Overfishing and dumping angers industry

Some fishing companies have been abusing the quota system by catching huge quantities of fish in excess of their annual entitlement, say industry sources.

The practice has provoked anger among quota owners who say it damages the value of their fishing rights, but others say there is a deeper malaise in the system that results in vast quantities of fish being dumped at sea as a way of avoiding punishing "deemed value" fees for landing it.

Analysis of fishing data by the Sunday Star-Times shows several companies have caught hundreds of tonnes more than their annual catch entitlement, known as ACE.
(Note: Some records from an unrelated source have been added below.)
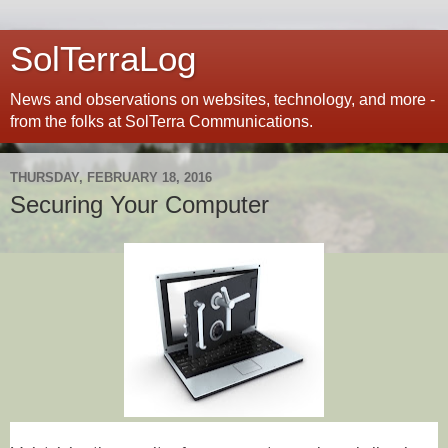
SolTerraLog
News and observations on websites, technology, and more -
from the folks at SolTerra Communications.
THURSDAY, FEBRUARY 18, 2016
Securing Your Computer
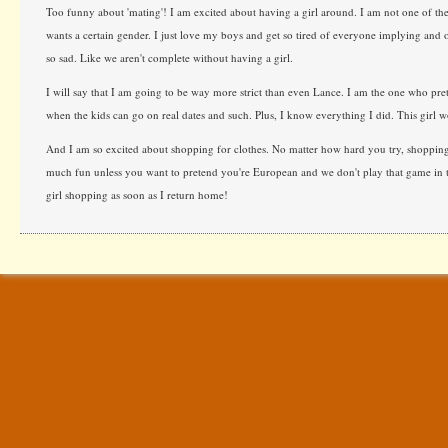
Too funny about 'mating'! I am excited about having a girl around. I am not one of th
wants a certain gender. I just love my boys and get so tired of everyone implying and 
so sad. Like we aren't complete without having a girl.
I will say that I am going to be way more strict than even Lance. I am the one who pre
when the kids can go on real dates and such. Plus, I know everything I did. This girl w
And I am so excited about shopping for clothes. No matter how hard you try, shopping f
much fun unless you want to pretend you're European and we don't play that game in t
girl shopping as soon as I return home!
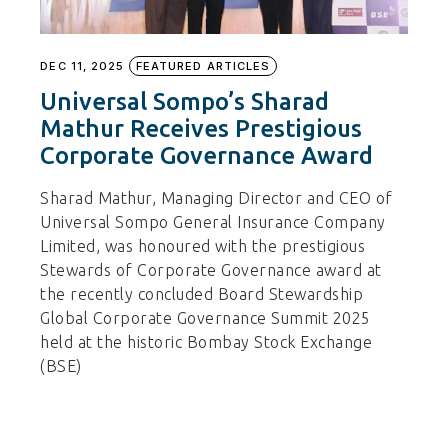
DEC 11, 2025
FEATURED ARTICLES
Universal Sompo’s Sharad
Mathur Receives Prestigious
Corporate Governance Award
Sharad Mathur, Managing Director and CEO of
Universal Sompo General Insurance Company
Limited, was honoured with the prestigious
Stewards of Corporate Governance award at
the recently concluded Board Stewardship
Global Corporate Governance Summit 2025
held at the historic Bombay Stock Exchange
(BSE)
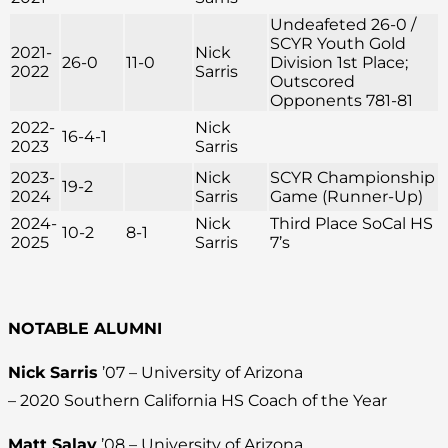
Undeafeted 26-0 /
SCYR Youth Gold
2021-
Nick
26-0
11-0
Division 1st Place;
2022
Sarris
Outscored
Opponents 781-81
2022-
Nick
16-4-1
2023
Sarris
2023-
Nick
SCYR Championship
19-2
2024
Sarris
Game (Runner-Up)
2024-
Nick
Third Place SoCal HS
10-2
8-1
2025
Sarris
7’s
NOTABLE ALUMNI
Nick Sarris
’07 – University of Arizona
– 2020 Southern California HS Coach of the Year
Matt Salay
’08 – University of Arizona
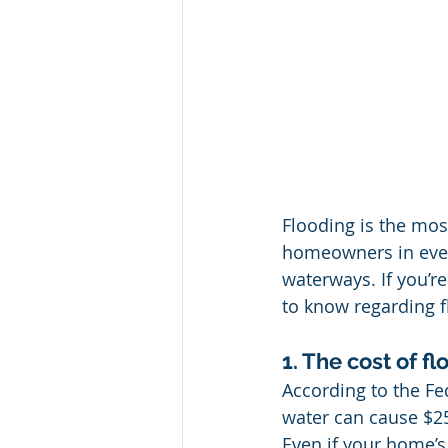
Flooding is the mos
homeowners in every 
waterways. If you’r
to know regarding f
1. The cost of 
According to the F
water can cause $2
Even if your home’s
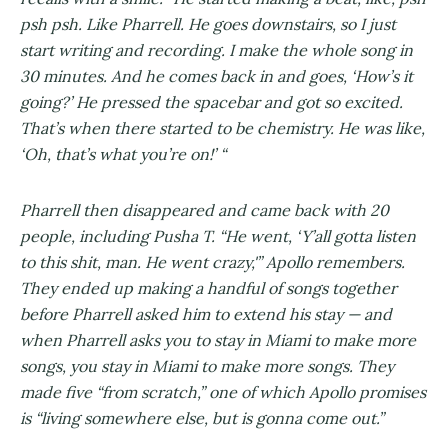
psh psh. Like Pharrell. He goes downstairs, so I just
start writing and recording. I make the whole song in
30 minutes. And he comes back in and goes, ‘How’s it
going?’ He pressed the spacebar and got so excited.
That’s when there started to be chemistry. He was like,
‘Oh, that’s what you’re on!’ “
Pharrell then disappeared and came back with 20
people, including Pusha T. “He went, ‘Y’all gotta listen
to this shit, man. He went crazy,'” Apollo remembers.
They ended up making a handful of songs together
before Pharrell asked him to extend his stay — and
when Pharrell asks you to stay in Miami to make more
songs, you stay in Miami to make more songs. They
made five “from scratch,” one of which Apollo promises
is “living somewhere else, but is gonna come out.”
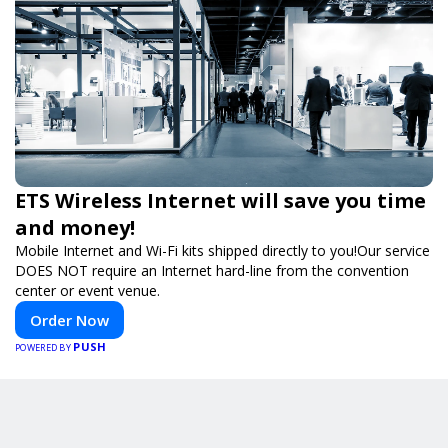
ETS Wireless Internet will save you time
and money!
Mobile Internet and Wi-Fi kits shipped directly to you!Our service
DOES NOT require an Internet hard-line from the convention
center or event venue.
Order Now
PUSH
POWERED BY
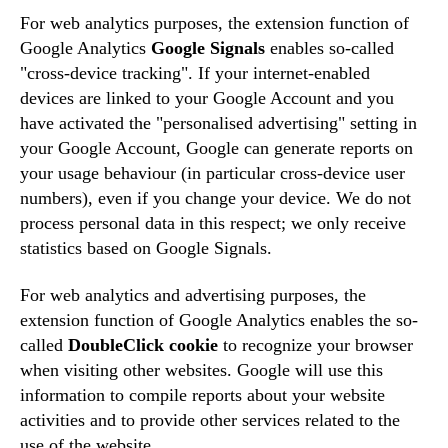
For web analytics purposes, the extension function of
Google Analytics
Google Signals
enables so-called
"cross-device tracking". If your internet-enabled
devices are linked to your Google Account and you
have activated the "personalised advertising" setting in
your Google Account, Google can generate reports on
your usage behaviour (in particular cross-device user
numbers), even if you change your device. We do not
process personal data in this respect; we only receive
statistics based on Google Signals.
For web analytics and advertising purposes, the
extension function of Google Analytics enables the so-
called
DoubleClick cookie
to recognize your browser
when visiting other websites. Google will use this
information to compile reports about your website
activities and to provide other services related to the
use of the website.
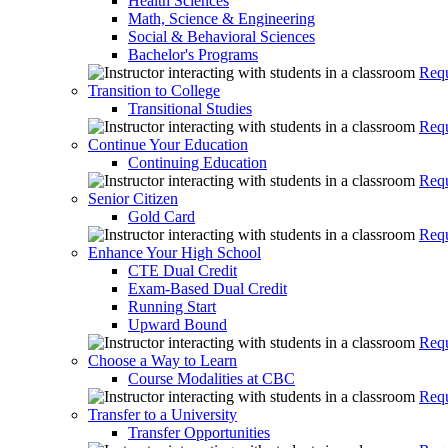
Health Sciences
Math, Science & Engineering
Social & Behavioral Sciences
Bachelor's Programs
Requ
Transition to College
Transitional Studies
Requ
Continue Your Education
Continuing Education
Requ
Senior Citizen
Gold Card
Requ
Enhance Your High School
CTE Dual Credit
Exam-Based Dual Credit
Running Start
Upward Bound
Requ
Choose a Way to Learn
Course Modalities at CBC
Requ
Transfer to a University
Transfer Opportunities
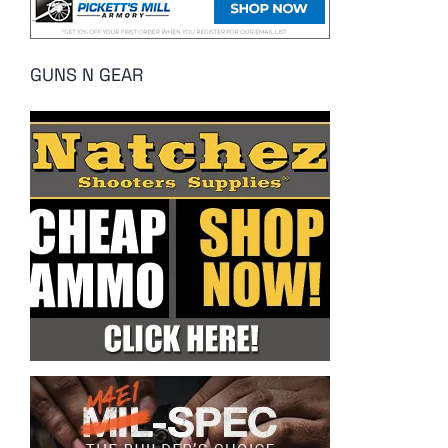
GUNS N GEAR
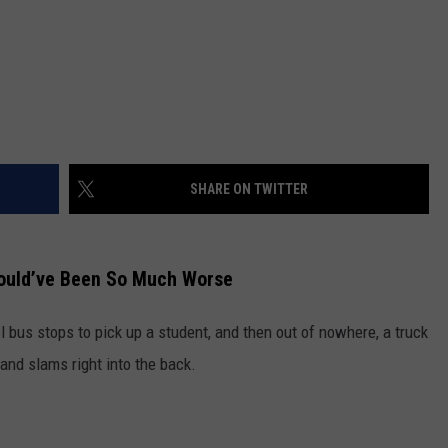
SHARE ON TWITTER
Could’ve Been So Much Worse
ol bus stops to pick up a student, and then out of nowhere, a truck
 and slams right into the back.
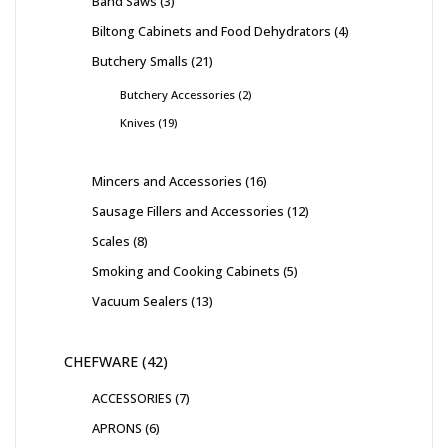
Band Saws
3
Biltong Cabinets and Food Dehydrators
4
Butchery Smalls
21
Butchery Accessories
2
Knives
19
Mincers and Accessories
16
Sausage Fillers and Accessories
12
Scales
8
Smoking and Cooking Cabinets
5
Vacuum Sealers
13
CHEFWARE
42
ACCESSORIES
7
APRONS
6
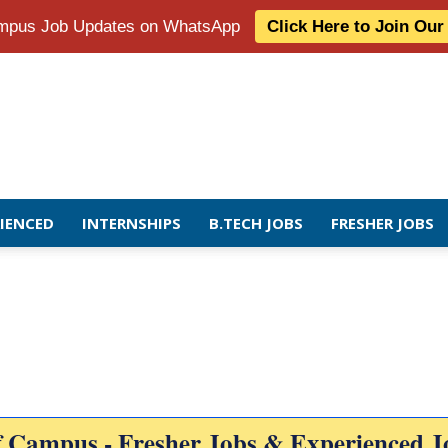
Campus Job Updates on WhatsApp
Click Here to Join Ou
RIENCED
INTERNSHIPS
B.TECH JOBS
FRESHER JOBS
f Campus - Fresher Jobs & Experienced J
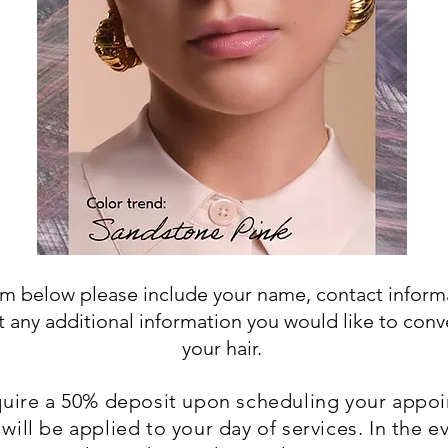
orm below please include your name, contact inform
t any additional information you would like to con
your hair.
uire a 50% deposit upon scheduling your appo
will be applied to your day of services. In the e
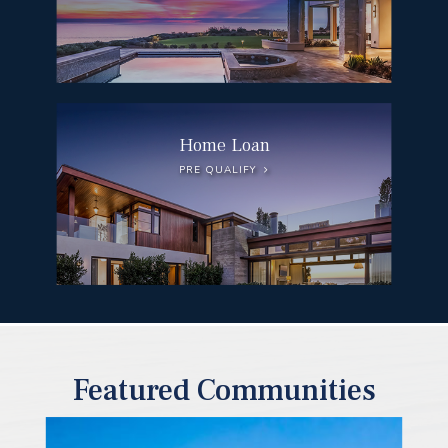
Home Loan
PRE QUALIFY
Featured Communities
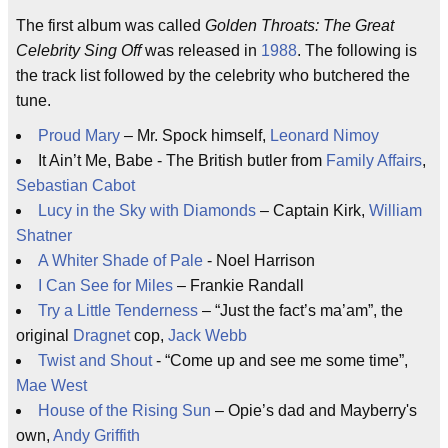
The first album was called
Golden Throats: The Great
Celebrity Sing Off
was released in
1988
. The following is
the track list followed by the celebrity who butchered the
tune.
Proud Mary
– Mr. Spock himself,
Leonard Nimoy
It Ain’t Me, Babe - The British butler from
Family Affairs
,
Sebastian Cabot
Lucy in the Sky with Diamonds
– Captain Kirk,
William
Shatner
A Whiter Shade of Pale
- Noel Harrison
I Can See for Miles
– Frankie Randall
Try a Little Tenderness
– “Just the fact’s ma’am”, the
original
Dragnet
cop,
Jack Webb
Twist and Shout
- “Come up and see me some time”,
Mae West
House of the Rising Sun
– Opie’s dad and Mayberry's
own,
Andy Griffith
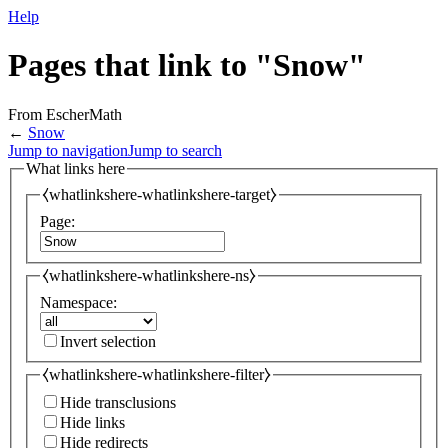
Help
Pages that link to "Snow"
From EscherMath
←
Snow
Jump to navigation
Jump to search
What links here
⧼whatlinkshere-whatlinkshere-target⧽
Page:
⧼whatlinkshere-whatlinkshere-ns⧽
Namespace:
Invert selection
⧼whatlinkshere-whatlinkshere-filter⧽
Hide transclusions
Hide links
Hide redirects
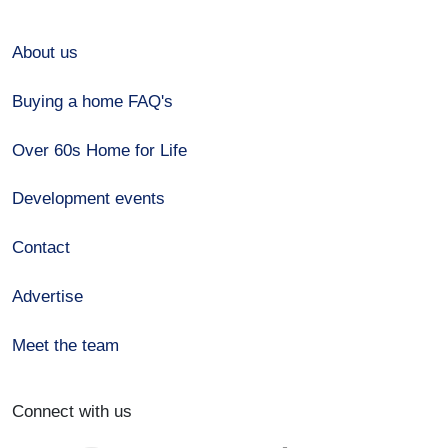
About us
Buying a home FAQ's
Over 60s Home for Life
Development events
Contact
Advertise
Meet the team
Connect with us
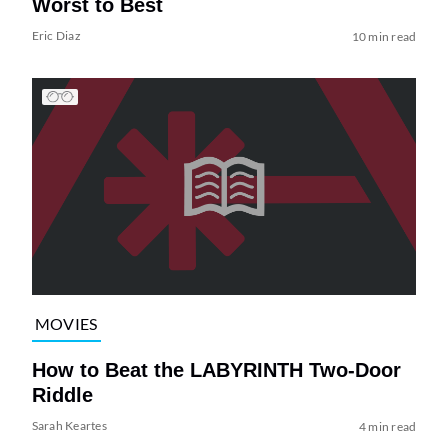
Worst to Best
Eric Diaz
10 min read
MOVIES
How to Beat the LABYRINTH Two-Door
Riddle
Sarah Keartes
4 min read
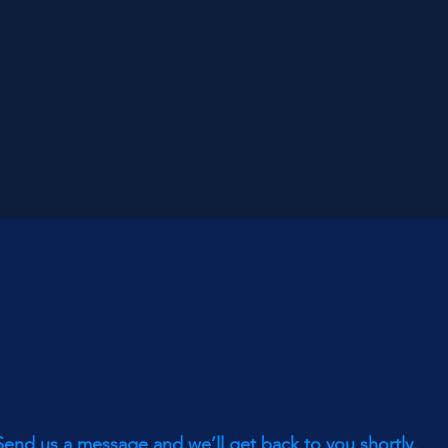
Send us a message and we’ll get back to you shortly.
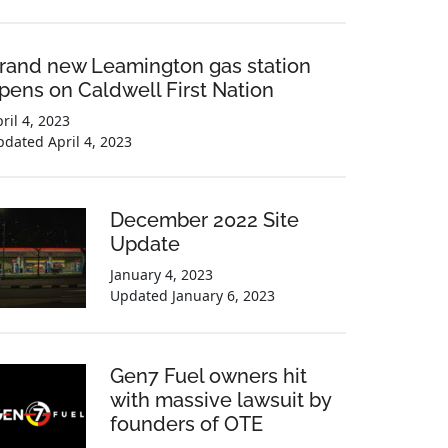
rand new Leamington gas station
pens on Caldwell First Nation
ril 4, 2023
pdated
April 4, 2023
December 2022 Site
Update
January 4, 2023
Updated
January 6, 2023
Gen7 Fuel owners hit
with massive lawsuit by
founders of OTE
Figures for silver warehou, one of the six major deepwater stocks in New Zealand seas, show Christchurch-based company Southern Storm Fishing caught 1133 tonnes in excess of its annual entitlement in the year to September in fishing zone SWA3 off the South Island's east coast. Its excess catch in SWA4, further into the ocean, was 734 tonnes over the same period.

Trans Pacific Fishing, based in Tauranga, caught 1082 tonnes more than its entitlement of silver warehou in the two zones.

Northland Deepwater JV, based in Auckland, caught 300 tonnes in excess of its silver warehou ACE.

Under the quota system, fishers must acquire ACE from quota owners equal to the amount of fish they catch, or pay a fee, known as deemed value, for every kilo of fish landed in excess of ACE.

There is usually a graduated scale, so that small excesses are not penalised the nature of fishing means it is impossible to catch the tonnage exactly equal to ACE.

The system is designed to remove the economic incentive to catch in excess of quota, while still encouraging fishers to land and report everything they catch.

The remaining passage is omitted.